Who We Are
PROMOTING FIRST RELATIONSHIPS is a training program at the Barnard Center for Infant Mental Health and Development at the University of Washington. We are dedicated to promoting children’s social-emotional development through responsive, nurturing caregiver-child relationships.
Providers who work with parents and other caregivers of young children have a unique opportunity to positively influence these first relationships.
We train service providers in the use of practical, in-depth, effective strategies for promoting secure and healthy relationships between caregivers and young children (birth to 3 years).
Why Promote First Relationships? What is the Need for Promoting First Relationships Training?
There is substantial evidence that the foundation of emotional organization, attention regulation, and communicative skill emerges from early, pleasurable interactions with caregivers. All children are born into this world totally dependent on the relationships they develop with their parents and their caregivers, the people who are closest to them. These first relationships are the foundation for young children’s growth and development in social, emotional, behavioral, language and cognitive domains.
Features of the training program include:
- Videotaping caregiver-child interactions to provide insight into real-life situations.
- Giving positive feedback that builds caregivers’ competence with and commitment to their children.
- Focusing on the deeper emotional feelings and needs underlying caregivers and children’s distress and behaviors.
- Promoting a wondering stance in parents and caregivers through reflection and mindfulness
A young child’s social and emotional development, that is a positive sense of self and of others, can only be developed in the context of relationships. Social and emotional development, or mental health, begins from the first day of life and future growth and experiences are based on what a young child internalizes about himself and others. “Children grow and thrive in the context of close and dependable relationships that provide love and nurturance, security, responsive interaction, and encouragement for explorations. This is true for children who are typically developing, and for children at risk for or diagnosed with developmental delays.” (From Neurons to Neighborhoods, 2000).

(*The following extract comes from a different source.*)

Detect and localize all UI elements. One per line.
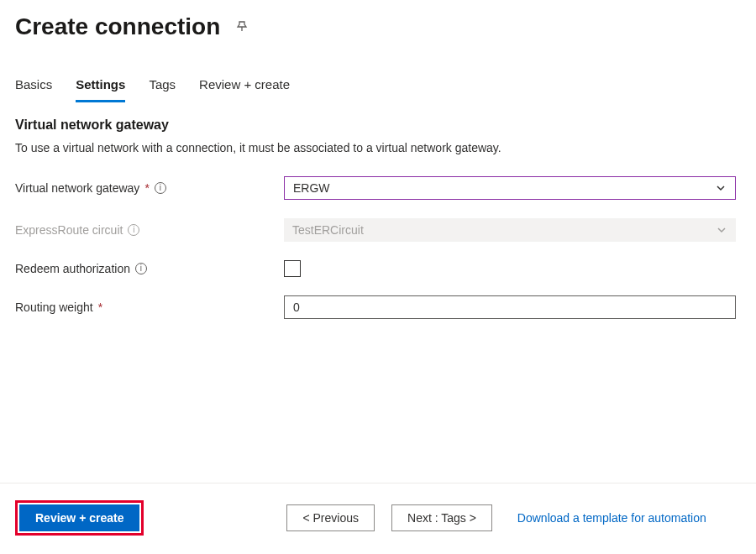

Young children need sensitive and secure relationships with the adults who are most important to them in order to grow in social-emotional, language and cognitive domains. By training providers to support parents and caregivers to be loving, responsive and tuned in to their children’s feelings and needs, we can achieve the desired goals: happy children who engage in trusting and caring relationships with others and are free to explore and learn about the world around them.